Più correttamente nota come "Costituzione della Reggenza
italiana del Carnaro", la Carta fu promulgata l'8
settembre 1920, quasi al termine dell'impresa fiumana di Gabriele
d'Annunzio. Per gli aspetti tecnici più propriamente
giuridici e politici, e per la generale impostazione dei
principi socio-economici, la Carta del Carnaro è in realtà
frutto della visione del sindacalista-rivoluzionario Alceste De
Ambris. L'apporto di d'Annunzio fu per lo più di
tipo stilistico-letterario, ma il poeta ebbe anche un peso
sulla scelta di alcune grandi idealità poste a base della
Carta.
Il testo letto a due voci da Sylvie ed Enrico
ha subìto appena qualche piccolo adattamento per esigenze
sceniche, ed è in realtà una sintesi di alcuni degli articoli
più interessanti della Carta, per l'avanzata visione di De
Ambris dell'organizzazione economica della società e per il
lirismo dannunziano con cui si affermano determinati diritti e
libertà costituzionali, sorprendentemente inconsueto per un
testo di diritto costituzionale.
"Lo Stato (…) si studia di ricondurre i giorni e le
opere verso quel senso di virtuosa gioia che deve rinnovare dal
profondo il popolo finalmente affrancato da un regime uniforme
di soggezioni e di menzogne".
"Le libertà fondamentali di pensiero , di stampa, di riunione e
di associazione sono dagli statuti guarentite a tutti i
cittadini.
Ogni culto religioso è ammesso, è
rispettato e può edificare il suo
tempio;
ma nessun cittadino invochi la sua
credenza e i suoi riti per sottrarsi all'adempimento dei doveri
prescritti dalla legge viva".
Malgrado la natura effimera dello stato fiumano, e l'impronta
velleitaria della Carta del Carnaro, sorprende che un testo
così innovativo e avanzato per l'epoca in quanto a concezione
del lavoro e a funzione sociale della proprietà non sia
generalmente considerato fra i precedenti della Costituzione
Repubblicana.
"Tre sono le credenze religiose collocate sopra tutte le altre
nella università dei Comuni
giurati:
la vita è bella, e degna che severamente
e magnificamente la viva l'uomo rifatto intiero dalla
libertà;
l'uomo intiero è colui che sa ogni giorno
inventare la sua propria virtù; per ogni giorno offrire ai suoi
fratelli un nuovo
dono".
"DELL'ISTRUZIONE
PUBBLICA:
Per ogni gente di nobile origine la
cultura è la più luminosa delle armi
lunghe.
(…) La cultura è l'aroma contro le
corruzioni. La cultura è la saldezza contro le
deformazioni.
(…) Qui si forma l'uomo
libero.
E qui si prepara il regno dello spirito,
pur nello sforzo del lavoro e nell'acredine del traffico.

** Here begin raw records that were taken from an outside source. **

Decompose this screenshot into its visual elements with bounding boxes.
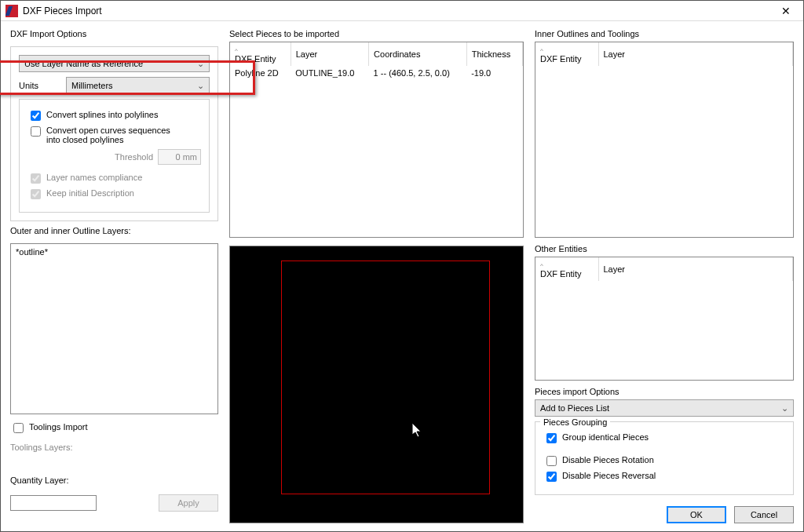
- center-panel: Select Pieces to be imported ^DXF Entity…: [229, 29, 524, 523]
- keep-description-label: Keep initial Description: [46, 188, 134, 198]
- outline-layers-value: *outline*: [16, 247, 48, 257]
- mouse-cursor-icon: [412, 423, 425, 439]
- toolings-import-label: Toolings Import: [29, 422, 88, 432]
- col-entity-r1[interactable]: ^DXF Entity: [535, 42, 598, 66]
- disable-rotation-checkbox[interactable]: [546, 456, 557, 466]
- threshold-input[interactable]: [158, 149, 201, 165]
- disable-rotation-label: Disable Pieces Rotation: [562, 455, 654, 465]
- toolings-layers-label: Toolings Layers:: [10, 443, 218, 452]
- convert-open-label: Convert open curves sequences into close…: [46, 126, 170, 144]
- col-coords[interactable]: Coordinates: [369, 42, 467, 66]
- threshold-label: Threshold: [115, 152, 153, 162]
- units-select[interactable]: Millimeters: [66, 77, 210, 94]
- group-identical-label: Group identical Pieces: [562, 432, 649, 442]
- units-row: Units Millimeters: [19, 77, 210, 94]
- convert-open-row: Convert open curves sequences into close…: [27, 126, 201, 144]
- col-entity-r2[interactable]: ^DXF Entity: [535, 257, 598, 281]
- cancel-button[interactable]: Cancel: [734, 506, 794, 523]
- threshold-row: Threshold: [27, 149, 201, 165]
- window-title: DXF Pieces Import: [23, 5, 769, 16]
- col-layer[interactable]: Layer: [291, 42, 368, 66]
- quantity-layer-input[interactable]: [10, 495, 97, 511]
- disable-reversal-checkbox[interactable]: [546, 472, 557, 482]
- app-icon: [5, 5, 18, 17]
- convert-splines-label: Convert splines into polylines: [46, 110, 158, 119]
- group-identical-row: Group identical Pieces: [543, 432, 785, 446]
- quantity-layer-label: Quantity Layer:: [10, 476, 218, 485]
- keep-description-row: Keep initial Description: [27, 188, 201, 202]
- toolings-import-checkbox[interactable]: [13, 423, 24, 433]
- outline-layers-textarea[interactable]: *outline*: [10, 243, 218, 414]
- import-options-label: DXF Import Options: [10, 29, 218, 38]
- inner-outlines-table: ^DXF Entity Layer: [535, 42, 793, 66]
- apply-button[interactable]: Apply: [159, 494, 218, 512]
- layer-names-checkbox: [31, 173, 41, 184]
- convert-open-line2: into closed polylines: [46, 135, 170, 144]
- footer-buttons: OK Cancel: [535, 506, 794, 523]
- ok-button[interactable]: OK: [667, 506, 726, 523]
- pieces-grouping-label: Pieces Grouping: [540, 417, 610, 427]
- col-entity[interactable]: ^DXF Entity: [230, 42, 291, 66]
- disable-reversal-row: Disable Pieces Reversal: [543, 471, 785, 484]
- preview-canvas[interactable]: [229, 246, 524, 523]
- layer-names-label: Layer names compliance: [46, 173, 142, 182]
- inner-outlines-label: Inner Outlines and Toolings: [535, 29, 794, 38]
- toolings-layers-placeholder: [10, 457, 218, 471]
- convert-splines-checkbox[interactable]: [31, 111, 41, 121]
- cell-coords: 1 -- (460.5, 2.5, 0.0): [369, 66, 467, 80]
- units-label: Units: [19, 81, 58, 90]
- pieces-grouping-fieldset: Pieces Grouping Group identical Pieces D…: [535, 421, 794, 495]
- keep-description-checkbox: [31, 189, 41, 199]
- close-button[interactable]: ✕: [769, 1, 803, 20]
- table-row[interactable]: Polyline 2D OUTLINE_19.0 1 -- (460.5, 2.…: [230, 66, 523, 80]
- outline-preview-rect: [281, 261, 490, 494]
- conversion-group: Convert splines into polylines Convert o…: [19, 99, 210, 213]
- other-entities-label: Other Entities: [535, 244, 794, 253]
- inner-outlines-table-box[interactable]: ^DXF Entity Layer: [535, 42, 794, 238]
- select-pieces-label: Select Pieces to be imported: [229, 29, 524, 38]
- layer-names-row: Layer names compliance: [27, 173, 201, 186]
- other-entities-table-box[interactable]: ^DXF Entity Layer: [535, 257, 794, 381]
- reference-select-value: Use Layer Name as Reference: [24, 59, 143, 68]
- quantity-row: Apply: [10, 494, 218, 512]
- cell-layer: OUTLINE_19.0: [291, 66, 368, 80]
- left-panel: DXF Import Options Use Layer Name as Ref…: [10, 29, 218, 523]
- pieces-table-box[interactable]: ^DXF Entity Layer Coordinates Thickness …: [229, 42, 524, 238]
- group-identical-checkbox[interactable]: [546, 433, 557, 443]
- right-panel: Inner Outlines and Toolings ^DXF Entity …: [535, 29, 794, 523]
- import-action-value: Add to Pieces List: [540, 403, 609, 413]
- toolings-import-row: Toolings Import: [10, 422, 218, 435]
- pieces-table: ^DXF Entity Layer Coordinates Thickness …: [230, 42, 523, 80]
- col-layer-r2[interactable]: Layer: [598, 257, 793, 281]
- outline-layers-label: Outer and inner Outline Layers:: [10, 226, 218, 235]
- convert-open-line1: Convert open curves sequences: [46, 126, 170, 135]
- col-thickness[interactable]: Thickness: [466, 42, 522, 66]
- cell-thickness: -19.0: [466, 66, 522, 80]
- disable-rotation-row: Disable Pieces Rotation: [543, 455, 785, 468]
- import-action-select[interactable]: Add to Pieces List: [535, 399, 794, 417]
- other-entities-table: ^DXF Entity Layer: [535, 257, 793, 281]
- titlebar: DXF Pieces Import ✕: [1, 1, 803, 21]
- pieces-import-options-label: Pieces import Options: [535, 387, 794, 396]
- cell-entity: Polyline 2D: [230, 66, 291, 80]
- dialog-window: DXF Pieces Import ✕ DXF Import Options U…: [0, 0, 804, 532]
- units-value: Millimeters: [71, 81, 113, 90]
- import-options-group: Use Layer Name as Reference Units Millim…: [10, 46, 218, 221]
- convert-open-checkbox[interactable]: [31, 126, 41, 137]
- convert-splines-row: Convert splines into polylines: [27, 110, 201, 123]
- disable-reversal-label: Disable Pieces Reversal: [562, 471, 656, 480]
- col-layer-r1[interactable]: Layer: [598, 42, 793, 66]
- dialog-body: DXF Import Options Use Layer Name as Ref…: [1, 21, 803, 531]
- reference-select[interactable]: Use Layer Name as Reference: [19, 55, 210, 72]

Perciò lo Stato pone alla sommità delle sue leggi la cultura
del popolo".
L'art. LXIV esaltava invece la musica, considerata alla stregua
di una istituzione religiosa e sociale, esaltatrice di ogni
atto di vita. A tal fine si prevedeva la costituzione di una
Rotonda capace di almeno 10.000 uditori, fornita di gradinate
comode per il popolo, dove svolgere celebrazioni gratuite.
Arriva il momento di Roberto Caracci.
Con due distinte lauree in filosofia e lettere, R. Caracci è
narratore, saggista, docente e animatore del Salotto Caracci,
cenacolo letterario-filosofico che da più di vent'anni
arricchisce di contenuti e dibattiti le serate dei martedì
milanesi.
Introdotto da Fatima — Artista di Aperithé
specializzata in cerimonia marocchina del the — Roberto
interviene proprio sulle origini della politica nel pensiero
dell'antica Grecia.
Per sottolineare — a dispetto delle degenerazioni
dell'epoca che corre — gli scopi alti della politica, Roberto Caracci
evidenzia innanzitutto come il pensiero critico cominci nella
storia a elaborare le prime idee politiche in seno a quella
civiltà della polis
greca in cui nacque l'idea di uguaglianza dei cittadini di
fronte alla legge, contro gli arbìtri del potere.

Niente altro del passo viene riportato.